| RECORDS SHOWN |
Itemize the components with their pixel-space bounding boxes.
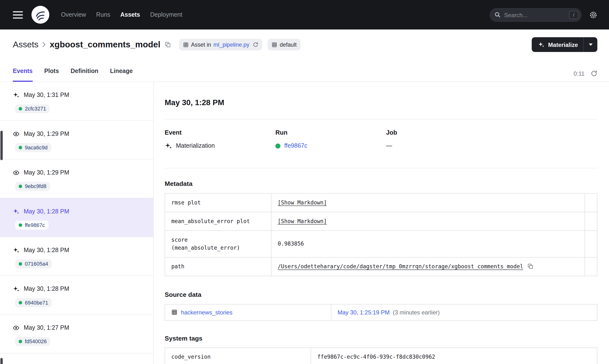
search-shortcut-key: / (569, 11, 579, 19)
refresh-icon (253, 42, 258, 47)
show-markdown-link[interactable]: [Show Markdown] (278, 199, 327, 206)
settings-button[interactable] (589, 11, 597, 19)
event-list-item[interactable]: May 30, 1:29 PM 9aca6c9d (0, 121, 153, 159)
materialize-button[interactable]: Materialize (532, 37, 583, 52)
metadata-row: mean_absolute_error plot [Show Markdown] (165, 212, 597, 230)
materialize-split-button: Materialize (532, 37, 597, 52)
refresh-meta: 0:11 (574, 70, 597, 81)
asset-tabs: Events Plots Definition Lineage 0:11 (0, 61, 609, 82)
run-id: 071605a4 (25, 261, 48, 267)
run-tag[interactable]: 9aca6c9d (15, 143, 51, 152)
metadata-action-cell (585, 212, 597, 230)
show-markdown-link[interactable]: [Show Markdown] (278, 218, 327, 224)
job-column: Job — (386, 129, 497, 150)
observation-eye-icon (13, 324, 19, 331)
asset-grid-icon (183, 41, 189, 47)
run-tag[interactable]: ffe9867c (15, 221, 48, 230)
asset-location-tag: Asset in ml_pipeline.py (179, 39, 262, 50)
materialization-icon (13, 208, 19, 215)
observation-eye-icon (13, 130, 19, 137)
refresh-button[interactable] (591, 70, 597, 77)
menu-button[interactable] (13, 11, 23, 18)
system-tag-value: ffe9867c-ec9c-4f06-939c-f8dc830c0962 (311, 348, 597, 364)
run-tag[interactable]: 6940be71 (15, 298, 52, 307)
asset-file-link[interactable]: ml_pipeline.py (213, 41, 249, 48)
source-data-heading: Source data (165, 290, 597, 299)
run-tag[interactable]: fd540026 (15, 337, 50, 346)
system-tag-key: code_version (165, 348, 311, 364)
run-id: 9aca6c9d (25, 145, 48, 151)
scrollbar-thumb[interactable] (0, 358, 3, 364)
materialization-icon (13, 91, 19, 98)
divider (165, 168, 597, 169)
metadata-key: score (mean_absolute_error) (165, 230, 271, 257)
copy-path-button[interactable] (527, 263, 534, 269)
asset-grid-icon (171, 309, 178, 315)
page-title: xgboost_comments_model (50, 40, 160, 50)
system-tag-row: code_version ffe9867c-ec9c-4f06-939c-f8d… (165, 348, 597, 364)
tab-plots[interactable]: Plots (44, 61, 59, 82)
event-list-item[interactable]: May 30, 1:28 PM 6940be71 (0, 276, 153, 314)
job-label: Job (386, 129, 497, 137)
event-list-item[interactable]: May 30, 1:31 PM 2cfc3271 (0, 82, 153, 121)
nav-runs[interactable]: Runs (96, 11, 110, 18)
group-grid-icon (272, 41, 277, 47)
metadata-action-cell (585, 230, 597, 257)
tab-definition[interactable]: Definition (71, 61, 98, 82)
source-data-row: hackernews_stories May 30, 1:25:19 PM(3 … (165, 304, 597, 320)
nav-overview[interactable]: Overview (61, 11, 86, 18)
source-timestamp-note: (3 minutes earlier) (393, 309, 440, 315)
search-placeholder: Search... (504, 11, 566, 18)
event-list: May 30, 1:31 PM 2cfc3271 May 30, 1:29 PM (0, 82, 154, 364)
event-date: May 30, 1:29 PM (24, 130, 69, 138)
copy-asset-name-button[interactable] (164, 41, 171, 48)
run-id: ffe9867c (25, 222, 45, 228)
search-input[interactable]: Search... / (490, 8, 581, 22)
event-date: May 30, 1:27 PM (24, 324, 69, 332)
run-id: 6940be71 (25, 300, 48, 306)
event-list-item[interactable]: May 30, 1:27 PM fd540026 (0, 314, 153, 353)
event-list-item[interactable]: May 30, 1:28 PM 071605a4 (0, 237, 153, 275)
event-detail-title: May 30, 1:28 PM (165, 97, 597, 107)
metadata-action-cell (585, 257, 597, 276)
clipboard-icon (527, 263, 534, 269)
divider (165, 119, 597, 120)
group-tag-label: default (280, 41, 297, 48)
nav-assets[interactable]: Assets (120, 11, 140, 18)
metadata-table: rmse plot [Show Markdown] mean_absolute_… (165, 193, 597, 276)
content: May 30, 1:31 PM 2cfc3271 May 30, 1:29 PM (0, 82, 609, 364)
event-detail: May 30, 1:28 PM Event Materialization (154, 82, 609, 364)
event-summary: Event Materialization Run (165, 129, 597, 150)
event-list-item[interactable]: May 30, 1:29 PM 9ebc9fd8 (0, 159, 153, 198)
materialize-dropdown-button[interactable] (583, 37, 597, 52)
asset-header: Assets xgboost_comments_model Asse (0, 29, 609, 61)
scrollbar-thumb[interactable] (0, 131, 3, 160)
tab-lineage[interactable]: Lineage (110, 61, 133, 82)
source-asset-link[interactable]: hackernews_stories (181, 309, 233, 315)
app-window: Overview Runs Assets Deployment Search..… (0, 0, 609, 364)
materialization-icon (165, 142, 172, 149)
group-tag[interactable]: default (268, 39, 301, 50)
breadcrumb-chevron-icon (42, 42, 46, 47)
metadata-key: path (165, 257, 271, 276)
run-status-dot (19, 340, 22, 343)
run-status-dot (19, 301, 22, 304)
event-date: May 30, 1:28 PM (24, 285, 69, 293)
path-link[interactable]: /Users/odetteharary/code/dagster/tmp_0mz… (278, 263, 523, 270)
reload-location-button[interactable] (253, 42, 258, 47)
source-data-table: hackernews_stories May 30, 1:25:19 PM(3 … (165, 304, 597, 321)
source-timestamp-link[interactable]: May 30, 1:25:19 PM (337, 309, 389, 315)
refresh-timer: 0:11 (574, 70, 584, 77)
metadata-row: score (mean_absolute_error) 0.983856 (165, 230, 597, 257)
event-list-item-selected[interactable]: May 30, 1:28 PM ffe9867c (0, 198, 153, 237)
nav-deployment[interactable]: Deployment (150, 11, 182, 18)
breadcrumb-assets-link[interactable]: Assets (13, 40, 39, 50)
run-tag[interactable]: 9ebc9fd8 (15, 182, 50, 191)
tab-events[interactable]: Events (13, 61, 33, 82)
run-link[interactable]: ffe9867c (284, 142, 307, 150)
run-id: fd540026 (25, 339, 47, 344)
metadata-value: 0.983856 (278, 240, 304, 247)
run-tag[interactable]: 2cfc3271 (15, 104, 50, 113)
metadata-row: rmse plot [Show Markdown] (165, 193, 597, 212)
run-tag[interactable]: 071605a4 (15, 259, 52, 268)
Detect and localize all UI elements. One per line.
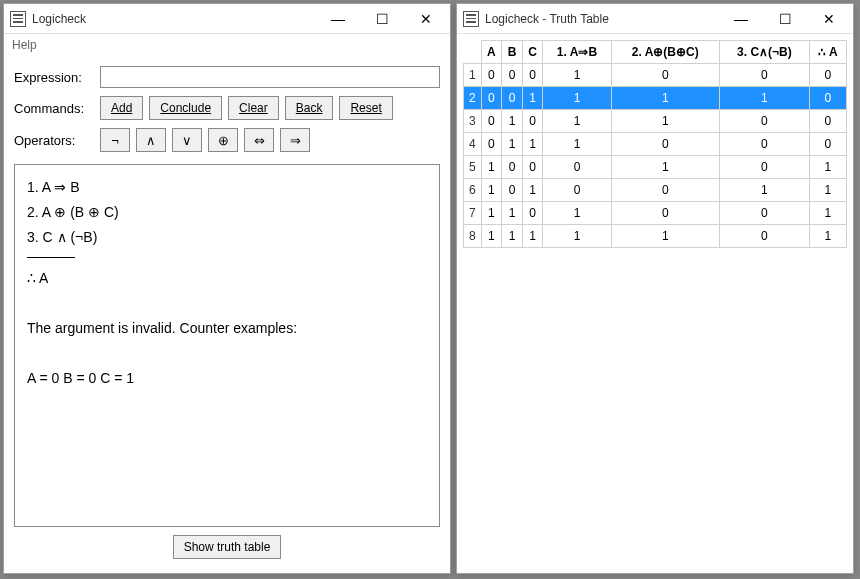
table-row[interactable]: 51000101	[464, 156, 847, 179]
add-button[interactable]: Add	[100, 96, 143, 120]
minimize-button[interactable]: —	[719, 5, 763, 33]
operators-label: Operators:	[14, 133, 94, 148]
table-cell: 1	[481, 202, 502, 225]
table-cell: 0	[502, 156, 523, 179]
table-cell: 1	[522, 179, 543, 202]
table-header: 3. C∧(¬B)	[719, 41, 809, 64]
row-number-header	[464, 41, 482, 64]
table-cell: 1	[543, 64, 611, 87]
table-cell: 1	[543, 202, 611, 225]
table-row[interactable]: 10001000	[464, 64, 847, 87]
row-number: 6	[464, 179, 482, 202]
conclude-button[interactable]: Conclude	[149, 96, 222, 120]
expression-label: Expression:	[14, 70, 94, 85]
table-cell: 0	[481, 64, 502, 87]
premise-line: 2. A ⊕ (B ⊕ C)	[27, 200, 427, 225]
table-header: 1. A⇒B	[543, 41, 611, 64]
table-cell: 0	[481, 87, 502, 110]
titlebar-truth-table[interactable]: Logicheck - Truth Table — ☐ ✕	[457, 4, 853, 34]
table-cell: 0	[502, 64, 523, 87]
table-cell: 1	[611, 156, 719, 179]
table-row[interactable]: 61010011	[464, 179, 847, 202]
table-row[interactable]: 71101001	[464, 202, 847, 225]
premise-line: 3. C ∧ (¬B)	[27, 225, 427, 250]
close-button[interactable]: ✕	[807, 5, 851, 33]
commands-label: Commands:	[14, 101, 94, 116]
table-cell: 0	[611, 202, 719, 225]
op-iff-button[interactable]: ⇔	[244, 128, 274, 152]
table-row[interactable]: 20011110	[464, 87, 847, 110]
reset-button[interactable]: Reset	[339, 96, 392, 120]
table-cell: 1	[809, 225, 846, 248]
table-header: A	[481, 41, 502, 64]
table-cell: 1	[543, 87, 611, 110]
table-cell: 1	[611, 110, 719, 133]
table-cell: 0	[809, 64, 846, 87]
table-cell: 0	[543, 179, 611, 202]
main-window: Logicheck — ☐ ✕ Help Expression: Command…	[3, 3, 451, 574]
row-number: 7	[464, 202, 482, 225]
op-and-button[interactable]: ∧	[136, 128, 166, 152]
table-cell: 0	[543, 156, 611, 179]
truth-table-window: Logicheck - Truth Table — ☐ ✕ ABC1. A⇒B2…	[456, 3, 854, 574]
op-not-button[interactable]: ¬	[100, 128, 130, 152]
title-truth-table: Logicheck - Truth Table	[485, 12, 719, 26]
table-cell: 1	[502, 110, 523, 133]
maximize-button[interactable]: ☐	[763, 5, 807, 33]
row-number: 3	[464, 110, 482, 133]
table-cell: 0	[719, 64, 809, 87]
table-cell: 0	[481, 133, 502, 156]
separator-line	[27, 257, 75, 258]
table-cell: 1	[611, 225, 719, 248]
title-main: Logicheck	[32, 12, 316, 26]
op-xor-button[interactable]: ⊕	[208, 128, 238, 152]
maximize-button[interactable]: ☐	[360, 5, 404, 33]
truth-table: ABC1. A⇒B2. A⊕(B⊕C)3. C∧(¬B)∴ A 10001000…	[463, 40, 847, 248]
table-cell: 1	[611, 87, 719, 110]
table-header: ∴ A	[809, 41, 846, 64]
table-cell: 1	[481, 179, 502, 202]
table-cell: 1	[543, 133, 611, 156]
row-number: 1	[464, 64, 482, 87]
premise-line: 1. A ⇒ B	[27, 175, 427, 200]
titlebar-main[interactable]: Logicheck — ☐ ✕	[4, 4, 450, 34]
expression-input[interactable]	[100, 66, 440, 88]
menu-bar: Help	[4, 34, 450, 56]
minimize-button[interactable]: —	[316, 5, 360, 33]
counterexample-text: A = 0 B = 0 C = 1	[27, 366, 427, 391]
row-number: 2	[464, 87, 482, 110]
conclusion-line: ∴ A	[27, 266, 427, 291]
table-row[interactable]: 40111000	[464, 133, 847, 156]
table-cell: 1	[502, 225, 523, 248]
table-cell: 1	[719, 87, 809, 110]
op-implies-button[interactable]: ⇒	[280, 128, 310, 152]
table-row[interactable]: 30101100	[464, 110, 847, 133]
table-cell: 0	[611, 133, 719, 156]
table-cell: 0	[611, 179, 719, 202]
menu-help[interactable]: Help	[12, 38, 37, 52]
table-cell: 1	[502, 133, 523, 156]
app-icon	[463, 11, 479, 27]
table-cell: 0	[522, 156, 543, 179]
table-row[interactable]: 81111101	[464, 225, 847, 248]
table-cell: 0	[719, 133, 809, 156]
table-cell: 0	[481, 110, 502, 133]
show-truth-table-button[interactable]: Show truth table	[173, 535, 282, 559]
back-button[interactable]: Back	[285, 96, 334, 120]
close-button[interactable]: ✕	[404, 5, 448, 33]
table-cell: 0	[719, 202, 809, 225]
table-cell: 0	[719, 110, 809, 133]
op-or-button[interactable]: ∨	[172, 128, 202, 152]
table-cell: 0	[809, 133, 846, 156]
row-number: 4	[464, 133, 482, 156]
validity-text: The argument is invalid. Counter example…	[27, 316, 427, 341]
clear-button[interactable]: Clear	[228, 96, 279, 120]
table-cell: 1	[522, 133, 543, 156]
table-cell: 0	[809, 110, 846, 133]
table-header: C	[522, 41, 543, 64]
table-cell: 1	[809, 156, 846, 179]
table-cell: 1	[543, 110, 611, 133]
table-cell: 1	[481, 225, 502, 248]
table-cell: 0	[719, 156, 809, 179]
table-cell: 0	[522, 110, 543, 133]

| TASK OBJECTIVE |
Scan the material above for the word "Assets", and copy every line in which it is found.

| RESULT BELOW |
nav-assets[interactable]: Assets (120, 11, 140, 18)
asset-header: Assets xgboost_comments_model Asse (0, 29, 609, 61)
app-window: Overview Runs Assets Deployment Search..… (0, 0, 609, 364)
breadcrumb-assets-link[interactable]: Assets (13, 40, 39, 50)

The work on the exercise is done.